Data supplied below:

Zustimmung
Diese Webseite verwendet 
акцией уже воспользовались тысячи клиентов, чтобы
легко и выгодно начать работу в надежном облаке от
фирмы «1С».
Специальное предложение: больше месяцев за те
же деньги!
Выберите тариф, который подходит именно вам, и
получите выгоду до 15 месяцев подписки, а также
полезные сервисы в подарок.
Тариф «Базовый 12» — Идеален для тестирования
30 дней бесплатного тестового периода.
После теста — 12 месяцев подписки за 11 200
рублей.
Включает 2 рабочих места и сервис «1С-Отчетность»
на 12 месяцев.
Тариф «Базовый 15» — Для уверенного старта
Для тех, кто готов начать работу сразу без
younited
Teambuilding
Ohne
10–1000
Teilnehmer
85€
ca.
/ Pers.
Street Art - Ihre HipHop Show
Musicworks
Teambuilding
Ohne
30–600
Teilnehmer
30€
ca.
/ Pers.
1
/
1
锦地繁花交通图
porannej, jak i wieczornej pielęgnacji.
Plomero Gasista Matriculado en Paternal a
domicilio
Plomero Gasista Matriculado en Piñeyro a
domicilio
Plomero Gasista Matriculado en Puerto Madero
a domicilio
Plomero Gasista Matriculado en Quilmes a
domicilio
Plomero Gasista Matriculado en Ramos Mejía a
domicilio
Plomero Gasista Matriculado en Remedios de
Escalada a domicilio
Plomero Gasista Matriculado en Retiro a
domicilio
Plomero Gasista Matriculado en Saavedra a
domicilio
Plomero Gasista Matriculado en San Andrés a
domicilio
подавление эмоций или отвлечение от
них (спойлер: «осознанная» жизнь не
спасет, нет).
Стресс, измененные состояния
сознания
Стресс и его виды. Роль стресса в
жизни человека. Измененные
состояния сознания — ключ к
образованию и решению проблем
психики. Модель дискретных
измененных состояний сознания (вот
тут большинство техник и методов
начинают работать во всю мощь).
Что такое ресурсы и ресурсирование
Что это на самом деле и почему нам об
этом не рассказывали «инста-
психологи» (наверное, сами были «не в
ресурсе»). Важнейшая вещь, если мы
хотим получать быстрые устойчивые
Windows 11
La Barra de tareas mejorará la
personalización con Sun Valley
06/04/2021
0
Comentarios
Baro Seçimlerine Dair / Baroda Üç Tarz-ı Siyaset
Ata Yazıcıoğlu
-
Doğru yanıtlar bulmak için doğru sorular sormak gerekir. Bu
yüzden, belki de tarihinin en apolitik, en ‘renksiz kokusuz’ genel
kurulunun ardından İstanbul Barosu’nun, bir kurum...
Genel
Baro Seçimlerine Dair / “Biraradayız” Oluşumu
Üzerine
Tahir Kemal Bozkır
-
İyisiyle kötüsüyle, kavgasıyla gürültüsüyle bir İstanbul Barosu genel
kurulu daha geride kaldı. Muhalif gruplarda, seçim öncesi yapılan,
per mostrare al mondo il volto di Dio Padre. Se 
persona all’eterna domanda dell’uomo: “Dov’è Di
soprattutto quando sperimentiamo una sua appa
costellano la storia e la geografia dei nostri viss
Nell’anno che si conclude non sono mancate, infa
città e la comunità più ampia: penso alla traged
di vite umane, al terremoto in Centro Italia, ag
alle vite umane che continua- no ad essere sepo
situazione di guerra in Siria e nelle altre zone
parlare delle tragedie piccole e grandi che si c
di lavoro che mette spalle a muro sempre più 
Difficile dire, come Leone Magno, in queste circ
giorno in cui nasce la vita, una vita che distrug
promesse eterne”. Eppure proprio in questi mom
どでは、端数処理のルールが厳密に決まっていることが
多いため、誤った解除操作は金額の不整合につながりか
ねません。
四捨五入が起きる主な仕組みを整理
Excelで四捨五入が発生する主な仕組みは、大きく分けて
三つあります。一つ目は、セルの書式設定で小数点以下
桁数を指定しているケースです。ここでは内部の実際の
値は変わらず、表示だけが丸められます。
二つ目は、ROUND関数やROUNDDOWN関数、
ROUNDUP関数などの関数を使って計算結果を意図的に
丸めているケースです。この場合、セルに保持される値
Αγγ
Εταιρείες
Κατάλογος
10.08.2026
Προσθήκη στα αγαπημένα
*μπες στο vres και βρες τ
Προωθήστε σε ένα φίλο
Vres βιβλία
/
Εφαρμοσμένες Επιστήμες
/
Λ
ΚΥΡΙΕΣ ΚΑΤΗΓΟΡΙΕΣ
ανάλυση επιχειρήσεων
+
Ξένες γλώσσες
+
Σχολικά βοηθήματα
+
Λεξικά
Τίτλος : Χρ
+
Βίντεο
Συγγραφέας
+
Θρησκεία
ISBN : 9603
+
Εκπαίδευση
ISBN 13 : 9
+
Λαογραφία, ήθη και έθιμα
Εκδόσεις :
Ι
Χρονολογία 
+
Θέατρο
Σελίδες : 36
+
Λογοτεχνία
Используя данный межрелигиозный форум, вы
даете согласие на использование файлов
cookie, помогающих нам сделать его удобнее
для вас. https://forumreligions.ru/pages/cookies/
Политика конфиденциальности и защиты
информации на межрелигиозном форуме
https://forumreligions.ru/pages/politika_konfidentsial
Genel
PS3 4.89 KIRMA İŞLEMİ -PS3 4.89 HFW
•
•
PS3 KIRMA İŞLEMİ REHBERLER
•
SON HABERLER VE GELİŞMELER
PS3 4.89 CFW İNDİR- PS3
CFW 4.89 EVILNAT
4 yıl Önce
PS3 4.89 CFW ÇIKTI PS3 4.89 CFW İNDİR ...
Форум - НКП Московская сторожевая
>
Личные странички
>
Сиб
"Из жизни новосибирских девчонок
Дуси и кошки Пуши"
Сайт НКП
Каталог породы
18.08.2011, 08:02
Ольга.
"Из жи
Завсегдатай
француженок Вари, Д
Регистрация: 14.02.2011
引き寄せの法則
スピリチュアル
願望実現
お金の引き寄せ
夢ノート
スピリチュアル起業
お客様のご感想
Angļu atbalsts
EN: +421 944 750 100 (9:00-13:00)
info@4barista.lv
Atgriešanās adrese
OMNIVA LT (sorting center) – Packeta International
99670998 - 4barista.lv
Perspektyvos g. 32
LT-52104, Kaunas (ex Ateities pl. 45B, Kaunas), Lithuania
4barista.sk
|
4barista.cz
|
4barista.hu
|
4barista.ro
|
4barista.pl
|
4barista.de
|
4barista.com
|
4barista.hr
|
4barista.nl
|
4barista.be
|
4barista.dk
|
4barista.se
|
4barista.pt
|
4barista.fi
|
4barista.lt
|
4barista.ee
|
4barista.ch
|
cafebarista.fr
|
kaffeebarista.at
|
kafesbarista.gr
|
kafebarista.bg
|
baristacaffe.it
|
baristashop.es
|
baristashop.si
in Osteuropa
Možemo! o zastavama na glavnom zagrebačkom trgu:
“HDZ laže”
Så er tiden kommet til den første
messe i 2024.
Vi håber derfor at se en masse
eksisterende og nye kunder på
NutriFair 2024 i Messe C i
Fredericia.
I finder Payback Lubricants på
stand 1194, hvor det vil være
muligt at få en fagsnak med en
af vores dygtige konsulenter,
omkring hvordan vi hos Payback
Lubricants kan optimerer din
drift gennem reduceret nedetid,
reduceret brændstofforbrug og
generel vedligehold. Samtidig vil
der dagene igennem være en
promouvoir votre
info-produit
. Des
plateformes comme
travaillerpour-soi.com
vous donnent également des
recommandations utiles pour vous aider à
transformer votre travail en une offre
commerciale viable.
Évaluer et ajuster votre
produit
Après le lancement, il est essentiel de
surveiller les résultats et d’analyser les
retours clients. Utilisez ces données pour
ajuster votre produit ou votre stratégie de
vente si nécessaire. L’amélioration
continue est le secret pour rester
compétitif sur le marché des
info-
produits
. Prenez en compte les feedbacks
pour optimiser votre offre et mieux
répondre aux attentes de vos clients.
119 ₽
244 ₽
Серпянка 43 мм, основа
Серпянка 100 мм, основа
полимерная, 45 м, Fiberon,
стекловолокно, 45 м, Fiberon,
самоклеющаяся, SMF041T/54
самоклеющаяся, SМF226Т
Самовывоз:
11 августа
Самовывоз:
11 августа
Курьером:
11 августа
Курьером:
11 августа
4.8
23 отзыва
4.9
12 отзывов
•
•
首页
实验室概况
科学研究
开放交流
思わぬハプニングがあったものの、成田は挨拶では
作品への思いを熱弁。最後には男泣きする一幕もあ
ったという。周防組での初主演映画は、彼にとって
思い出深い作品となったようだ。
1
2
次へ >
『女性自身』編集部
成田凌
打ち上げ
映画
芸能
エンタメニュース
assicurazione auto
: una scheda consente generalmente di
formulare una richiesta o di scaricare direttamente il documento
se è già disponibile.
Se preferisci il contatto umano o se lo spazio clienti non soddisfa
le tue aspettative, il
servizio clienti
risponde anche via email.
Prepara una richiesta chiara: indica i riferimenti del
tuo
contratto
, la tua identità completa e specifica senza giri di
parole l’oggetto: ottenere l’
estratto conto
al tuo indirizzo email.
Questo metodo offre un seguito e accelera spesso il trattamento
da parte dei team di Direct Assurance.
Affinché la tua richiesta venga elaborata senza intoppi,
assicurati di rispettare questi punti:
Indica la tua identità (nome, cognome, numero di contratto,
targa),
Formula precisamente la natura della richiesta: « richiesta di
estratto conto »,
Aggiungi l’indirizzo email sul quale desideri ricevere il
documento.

End of Data supplied.

■ Instructions for the task ■
In the entries above, find the line holding "LT-52104, Kaunas (ex" and the line holding "ajuster votre produit ou votre stratégie de"; print both of them and every line between, exactly, and nothing else.

■ Written reply ■
LT-52104, Kaunas (ex Ateities pl. 45B, Kaunas), Lithuania
4barista.sk
|
4barista.cz
|
4barista.hu
|
4barista.ro
|
4barista.pl
|
4barista.de
|
4barista.com
|
4barista.hr
|
4barista.nl
|
4barista.be
|
4barista.dk
|
4barista.se
|
4barista.pt
|
4barista.fi
|
4barista.lt
|
4barista.ee
|
4barista.ch
|
cafebarista.fr
|
kaffeebarista.at
|
kafesbarista.gr
|
kafebarista.bg
|
baristacaffe.it
|
baristashop.es
|
baristashop.si
in Osteuropa
Možemo! o zastavama na glavnom zagrebačkom trgu:
“HDZ laže”
Så er tiden kommet til den første
messe i 2024.
Vi håber derfor at se en masse
eksisterende og nye kunder på
NutriFair 2024 i Messe C i
Fredericia.
I finder Payback Lubricants på
stand 1194, hvor det vil være
muligt at få en fagsnak med en
af vores dygtige konsulenter,
omkring hvordan vi hos Payback
Lubricants kan optimerer din
drift gennem reduceret nedetid,
reduceret brændstofforbrug og
generel vedligehold. Samtidig vil
der dagene igennem være en
promouvoir votre
info-produit
. Des
plateformes comme
travaillerpour-soi.com
vous donnent également des
recommandations utiles pour vous aider à
transformer votre travail en une offre
commerciale viable.
Évaluer et ajuster votre
produit
Après le lancement, il est essentiel de
surveiller les résultats et d’analyser les
retours clients. Utilisez ces données pour
ajuster votre produit ou votre stratégie de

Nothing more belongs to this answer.